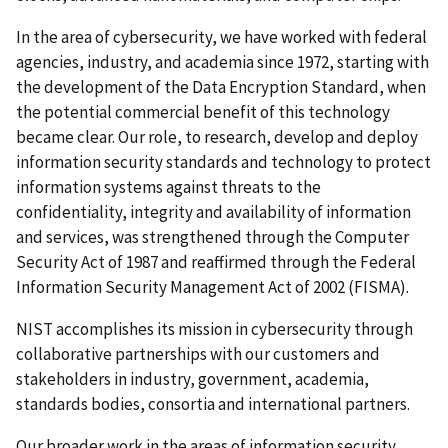
In the area of cybersecurity, we have worked with federal
agencies, industry, and academia since 1972, starting with
the development of the Data Encryption Standard, when
the potential commercial benefit of this technology
became clear. Our role, to research, develop and deploy
information security standards and technology to protect
information systems against threats to the
confidentiality, integrity and availability of information
and services, was strengthened through the Computer
Security Act of 1987 and reaffirmed through the Federal
Information Security Management Act of 2002 (FISMA).
NIST accomplishes its mission in cybersecurity through
collaborative partnerships with our customers and
stakeholders in industry, government, academia,
standards bodies, consortia and international partners.
Our broader work in the areas of information security,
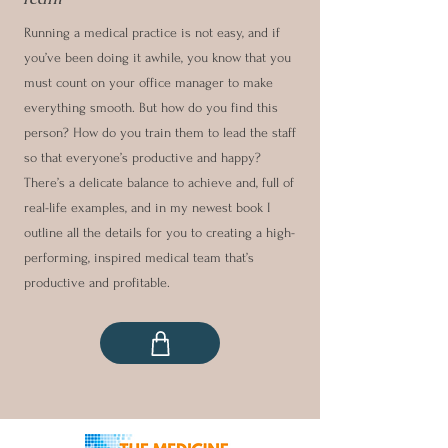
Running a medical practice is not easy, and if
you’ve been doing it awhile, you know that you
must count on your office manager to make
everything smooth. But how do you find this
person? How do you train them to lead the staff
so that everyone’s productive and happy?
There’s a delicate balance to achieve and, full of
real-life examples, and in my newest book I
outline all the details for you to creating a high-
performing, inspired medical team that’s
productive and profitable.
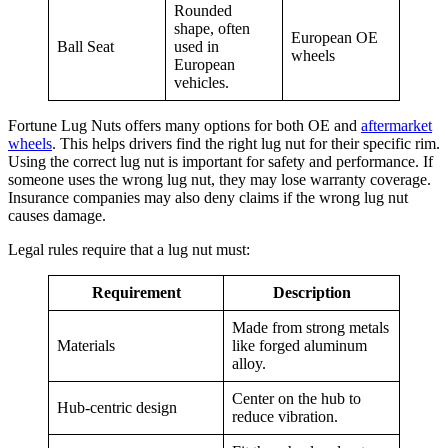
Rounded
shape, often
European OE
Ball Seat
used in
wheels
European
vehicles.
Fortune Lug Nuts offers many options for both OE and
aftermarket
wheels
. This helps drivers find the right lug nut for their specific rim.
Using the correct lug nut is important for safety and performance. If
someone uses the wrong lug nut, they may lose warranty coverage.
Insurance companies may also deny claims if the wrong lug nut
causes damage.
Legal rules require that a lug nut must:
Requirement
Description
Made from strong metals
Materials
like forged aluminum
alloy.
Center on the hub to
Hub-centric design
reduce vibration.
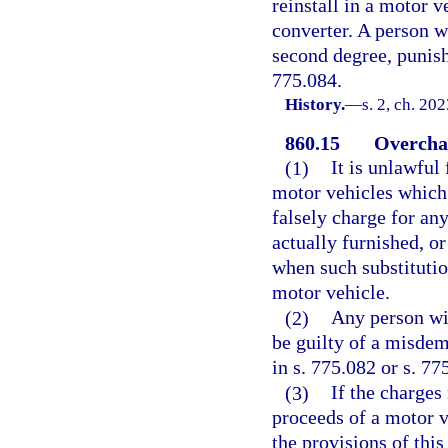
reinstall in a motor v
converter. A person w
second degree, punisha
775.084.
History.
—
s. 2, ch. 20
860.15
Overchar
(1)
It is unlawful
motor vehicles which
falsely charge for an
actually furnished, o
when such substitution
motor vehicle.
(2)
Any person wil
be guilty of a misdem
in s. 775.082 or s. 77
(3)
If the charges
proceeds of a motor v
the provisions of this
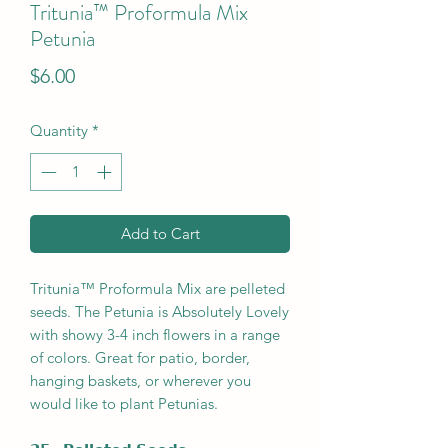
Tritunia™ Proformula Mix
Petunia
Price
$6.00
Quantity
*
Add to Cart
Tritunia™ Proformula Mix are pelleted
seeds. The Petunia is Absolutely Lovely
with showy 3-4 inch flowers in a range
of colors. Great for patio, border,
hanging baskets, or wherever you
would like to plant Petunias.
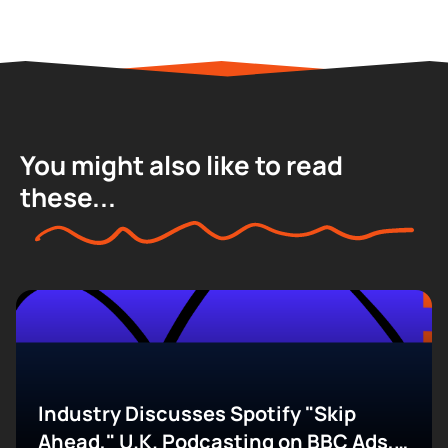
You might also like to read
these...
Industry Discusses Spotify "Skip
Ahead," U.K. Podcasting on BBC Ads,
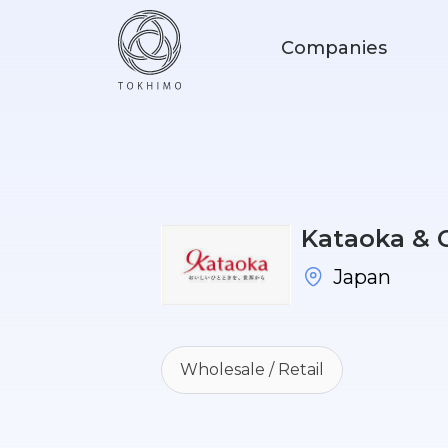
Companies
Kataoka & C
Japan
Wholesale / Retail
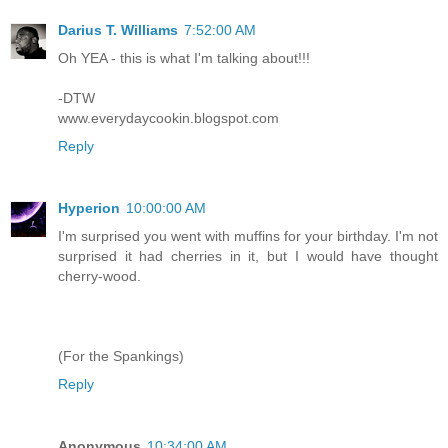
Darius T. Williams
7:52:00 AM
Oh YEA - this is what I'm talking about!!!
-DTW
www.everydaycookin.blogspot.com
Reply
Hyperion
10:00:00 AM
I'm surprised you went with muffins for your birthday. I'm not
surprised it had cherries in it, but I would have thought
cherry-wood.
(For the Spankings)
Reply
Anonymous
10:34:00 AM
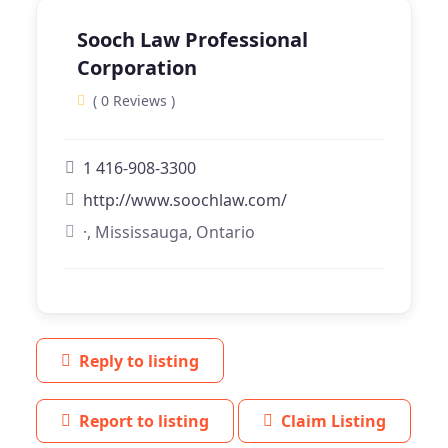
Sooch Law Professional
Corporation
( 0 Reviews )
1 416-908-3300
http://www.soochlaw.com/
·, Mississauga, Ontario
Reply to listing
Report to listing
Claim Listing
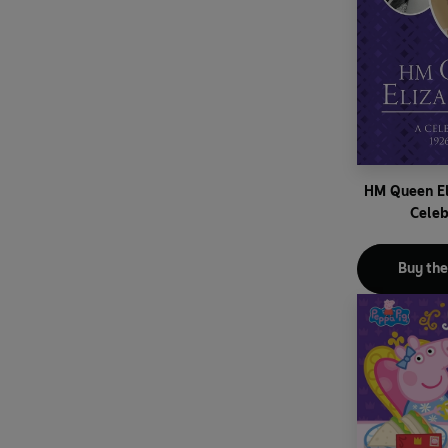
HM Queen El
Celeb
Buy th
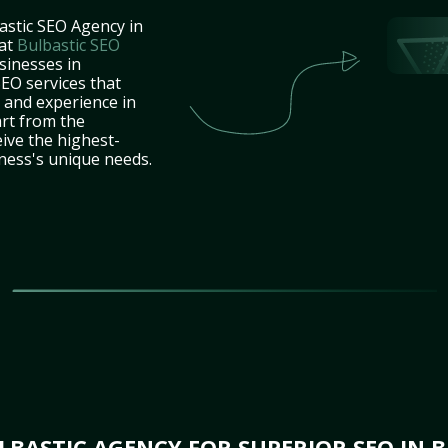
astic SEO Agency in
 at
Bulbastic SEO
sinesses in
EO services that
e and experience in
art from the
ive the highest-
iness's unique needs.
LBASTIC AGENCY FOR SUPERIOR SEO IN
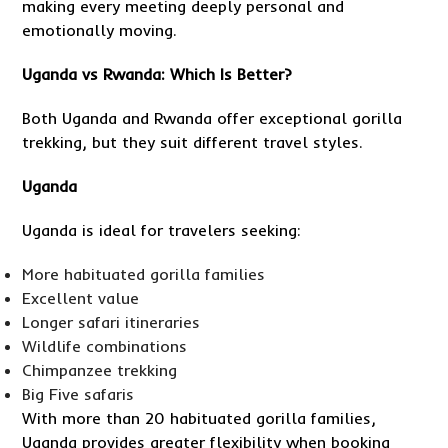
making every meeting deeply personal and
emotionally moving.
Uganda vs Rwanda: Which Is Better?
Both Uganda and Rwanda offer exceptional gorilla
trekking, but they suit different travel styles.
Uganda
Uganda is ideal for travelers seeking:
More habituated gorilla families
Excellent value
Longer safari itineraries
Wildlife combinations
Chimpanzee trekking
Big Five safaris
With more than 20 habituated gorilla families,
Uganda provides greater flexibility when booking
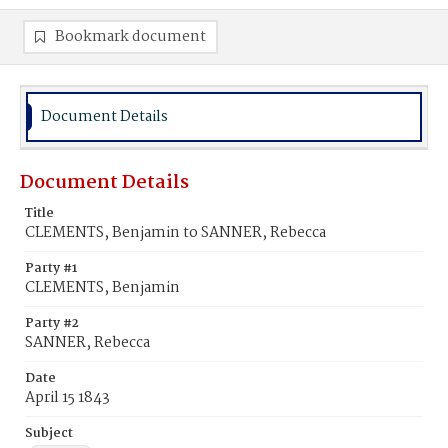
Bookmark document
Document Details
Document Details
Title
CLEMENTS, Benjamin to SANNER, Rebecca
Party #1
CLEMENTS, Benjamin
Party #2
SANNER, Rebecca
Date
April 15 1843
Subject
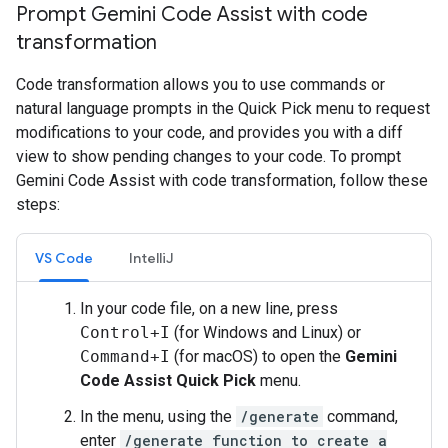
Prompt Gemini Code Assist with code
transformation
Code transformation allows you to use commands or
natural language prompts in the Quick Pick menu to request
modifications to your code, and provides you with a diff
view to show pending changes to your code. To prompt
Gemini Code Assist with code transformation, follow these
steps:
VS Code
IntelliJ
In your code file, on a new line, press
Control+I
(for Windows and Linux) or
Command+I
(for macOS) to open the
Gemini
Code Assist Quick Pick
menu.
In the menu, using the
/generate
command,
enter
/generate function to create a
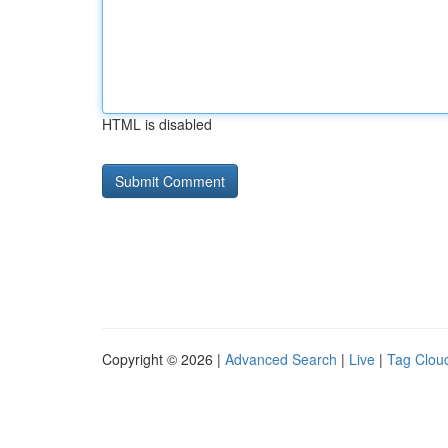
HTML is disabled
Copyright © 2026 |
Advanced Search
|
Live
|
Tag Clou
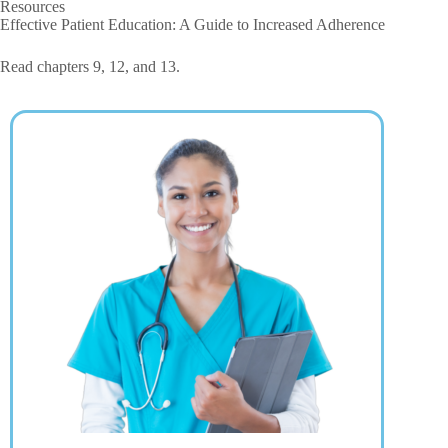
Resources
Effective Patient Education: A Guide to Increased Adherence
Read chapters 9, 12, and 13.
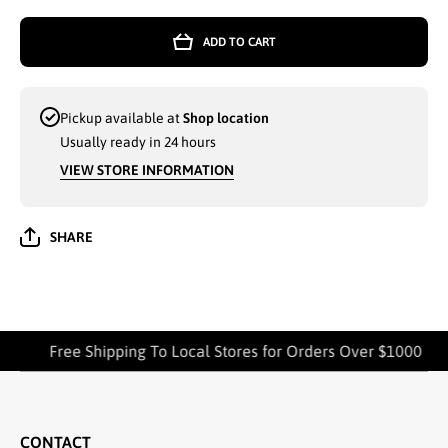
TOWELS
TOWEL
CLASSIC
CLASSI
ADD TO CART
HOME 27 x
HOME 27
52
52
ASSORTED
ASSORT
- 7510
- 7510
Pickup available at
Shop location
Usually ready in 24 hours
VIEW STORE INFORMATION
SHARE
Free Shipping To Local Stores for Orders Over $1000
CONTACT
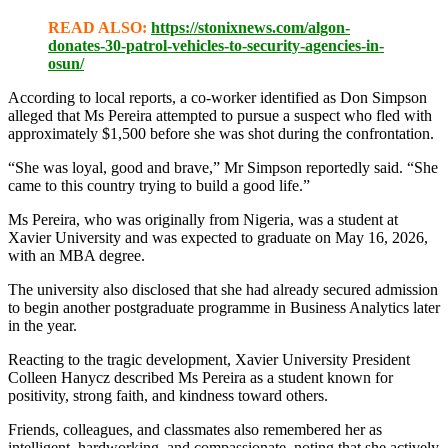
READ ALSO:
https://stonixnews.com/algon-
donates-30-patrol-vehicles-to-security-agencies-in-
osun/
According to local reports, a co-worker identified as Don Simpson
alleged that Ms Pereira attempted to pursue a suspect who fled with
approximately $1,500 before she was shot during the confrontation.
“She was loyal, good and brave,” Mr Simpson reportedly said. “She
came to this country trying to build a good life.”
Ms Pereira, who was originally from Nigeria, was a student at
Xavier University and was expected to graduate on May 16, 2026,
with an MBA degree.
The university also disclosed that she had already secured admission
to begin another postgraduate programme in Business Analytics later
in the year.
Reacting to the tragic development, Xavier University President
Colleen Hanycz described Ms Pereira as a student known for
positivity, strong faith, and kindness toward others.
Friends, colleagues, and classmates also remembered her as
intelligent, hardworking, and compassionate, noting that she actively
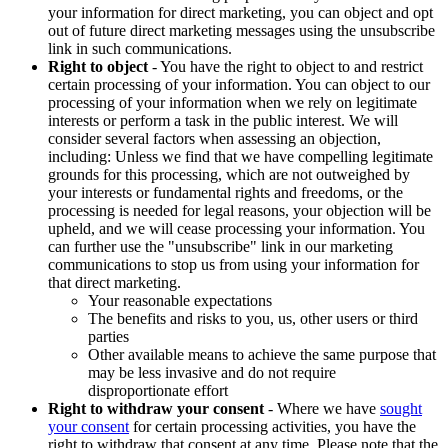
your information for direct marketing, you can object and opt
out of future direct marketing messages using the unsubscribe
link in such communications.
Right to object
- You have the right to object to and restrict
certain processing of your information. You can object to our
processing of your information when we rely on legitimate
interests or perform a task in the public interest. We will
consider several factors when assessing an objection,
including: Unless we find that we have compelling legitimate
grounds for this processing, which are not outweighed by
your interests or fundamental rights and freedoms, or the
processing is needed for legal reasons, your objection will be
upheld, and we will cease processing your information. You
can further use the "unsubscribe" link in our marketing
communications to stop us from using your information for
that direct marketing.
Your reasonable expectations
The benefits and risks to you, us, other users or third
parties
Other available means to achieve the same purpose that
may be less invasive and do not require
disproportionate effort
Right to withdraw your consent
- Where we have
sought
your consent
for certain processing activities, you have the
right to withdraw that consent at any time. Please note that the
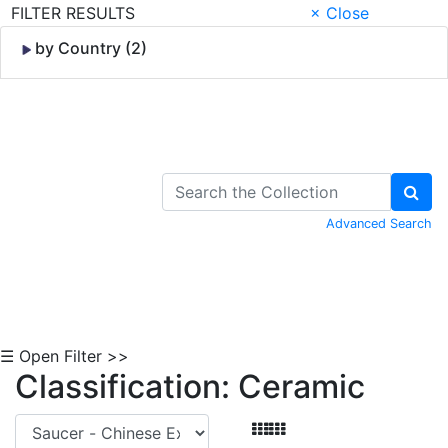
FILTER RESULTS
× Close
by Country (2)
Skip to Content
Advanced Search
☰ Open Filter >>
Classification: Ceramic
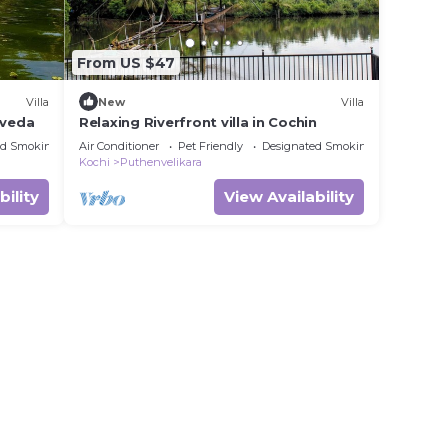
From US $47
Villa
New
Villa
rveda
Relaxing Riverfront villa in Cochin
ed Smoking Area
Air Conditioner
Pet Friendly
Designated Smoking Area
Kochi
Puthenvelikara
bility
View Availability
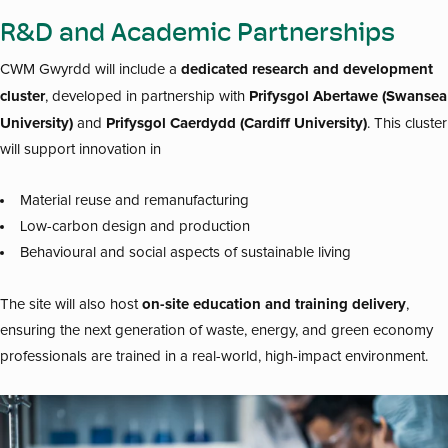
R&D and Academic Partnerships
dedicated research and development
CWM Gwyrdd will include a
cluster
Prifysgol Abertawe (Swansea
, developed in partnership with
University)
Prifysgol Caerdydd (Cardiff University)
and
. This cluster
will support innovation in
Material reuse and remanufacturing
Low-carbon design and production
Behavioural and social aspects of sustainable living
on-site education and training delivery
The site will also host
,
ensuring the next generation of waste, energy, and green economy
professionals are trained in a real-world, high-impact environment.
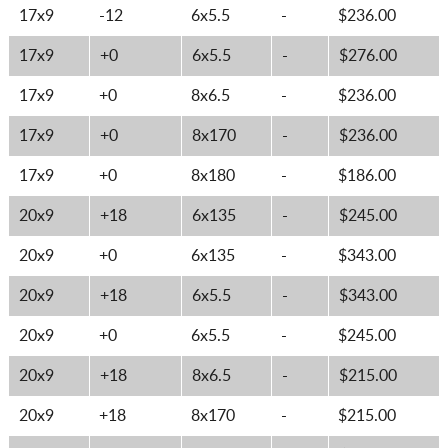
17x9
-12
6x5.5
-
$236.00
17x9
+0
6x5.5
-
$276.00
17x9
+0
8x6.5
-
$236.00
17x9
+0
8x170
-
$236.00
17x9
+0
8x180
-
$186.00
20x9
+18
6x135
-
$245.00
20x9
+0
6x135
-
$343.00
20x9
+18
6x5.5
-
$343.00
20x9
+0
6x5.5
-
$245.00
20x9
+18
8x6.5
-
$215.00
20x9
+18
8x170
-
$215.00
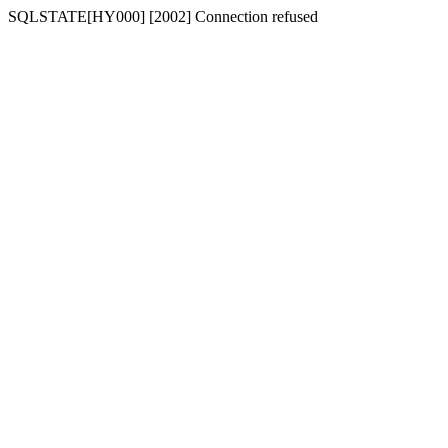
SQLSTATE[HY000] [2002] Connection refused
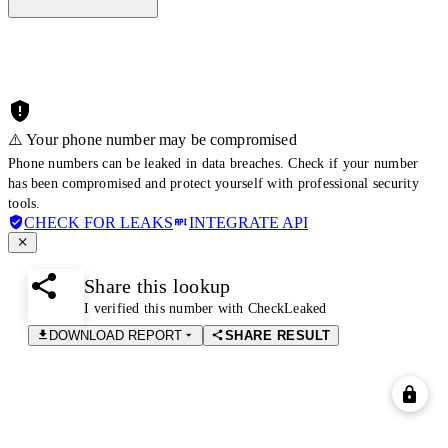
⚠️ Your phone number may be compromised
Phone numbers can be leaked in data breaches. Check if your number
has been compromised and protect yourself with professional security
tools.
CHECK FOR LEAKS
INTEGRATE API
Share this lookup
I verified this number with CheckLeaked
DOWNLOAD REPORT
SHARE RESULT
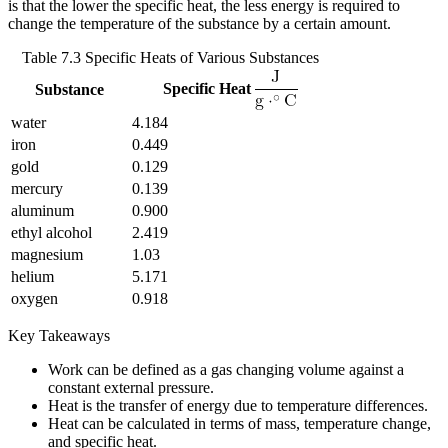
is that the lower the specific heat, the less energy is required to
change the temperature of the substance by a certain amount.
Table 7.3 Specific Heats of Various Substances
Specific Heat
Substance
water
4.184
iron
0.449
gold
0.129
mercury
0.139
aluminum
0.900
ethyl alcohol
2.419
magnesium
1.03
helium
5.171
oxygen
0.918
Key Takeaways
Work can be defined as a gas changing volume against a
constant external pressure.
Heat is the transfer of energy due to temperature differences.
Heat can be calculated in terms of mass, temperature change,
and specific heat.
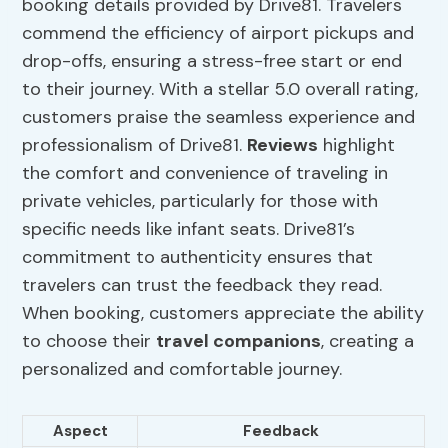
booking details provided by Drive81. Travelers
commend the efficiency of airport pickups and
drop-offs, ensuring a stress-free start or end
to their journey. With a stellar 5.0 overall rating,
customers praise the seamless experience and
professionalism of Drive81.
Reviews
highlight
the comfort and convenience of traveling in
private vehicles, particularly for those with
specific needs like infant seats. Drive81’s
commitment to authenticity ensures that
travelers can trust the feedback they read.
When booking, customers appreciate the ability
to choose their
travel companions
, creating a
personalized and comfortable journey.
Aspect
Feedback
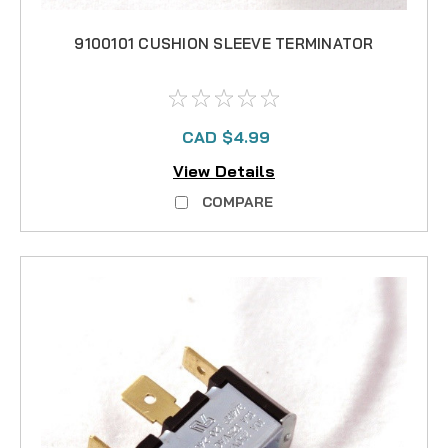
9100101 CUSHION SLEEVE TERMINATOR
CAD $4.99
View Details
COMPARE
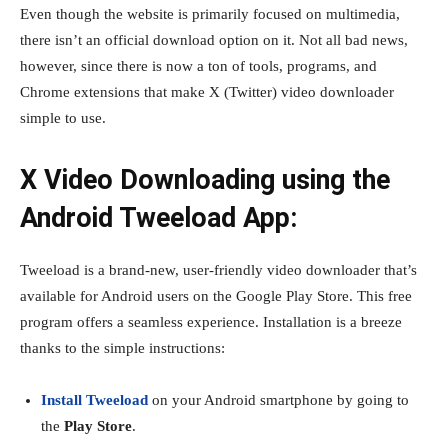
Even though the website is primarily focused on multimedia,
there isn’t an official download option on it. Not all bad news,
however, since there is now a ton of tools, programs, and
Chrome extensions that make X (Twitter) video downloader
simple to use.
X Video Downloading using the
Android Tweeload App:
Tweeload is a brand-new, user-friendly video downloader that’s
available for Android users on the Google Play Store. This free
program offers a seamless experience. Installation is a breeze
thanks to the simple instructions:
Install
Tweeload
on your Android smartphone by going to
the
Play Store
.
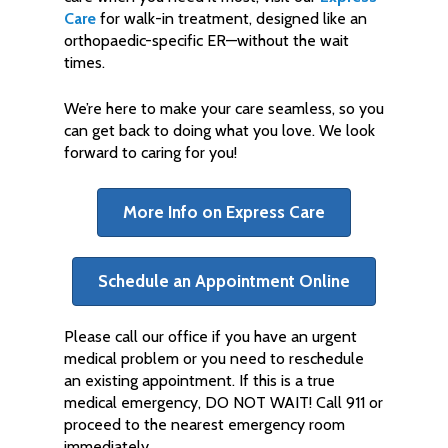
Care
for walk-in treatment, designed like an
orthopaedic-specific ER—without the wait
times.
We’re here to make your care seamless, so you
can get back to doing what you love. We look
forward to caring for you!
More Info on Express Care
Schedule an Appointment Online
Please call our office if you have an urgent
medical problem or you need to reschedule
an existing appointment. If this is a true
medical emergency, DO NOT WAIT! Call 911 or
proceed to the nearest emergency room
immediately.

....................

Reproduce every line of the records containing the string "agencies".

agencies, industry, and academia since 1972, starting with
donates-30-patrol-vehicles-to-security-agencies-in-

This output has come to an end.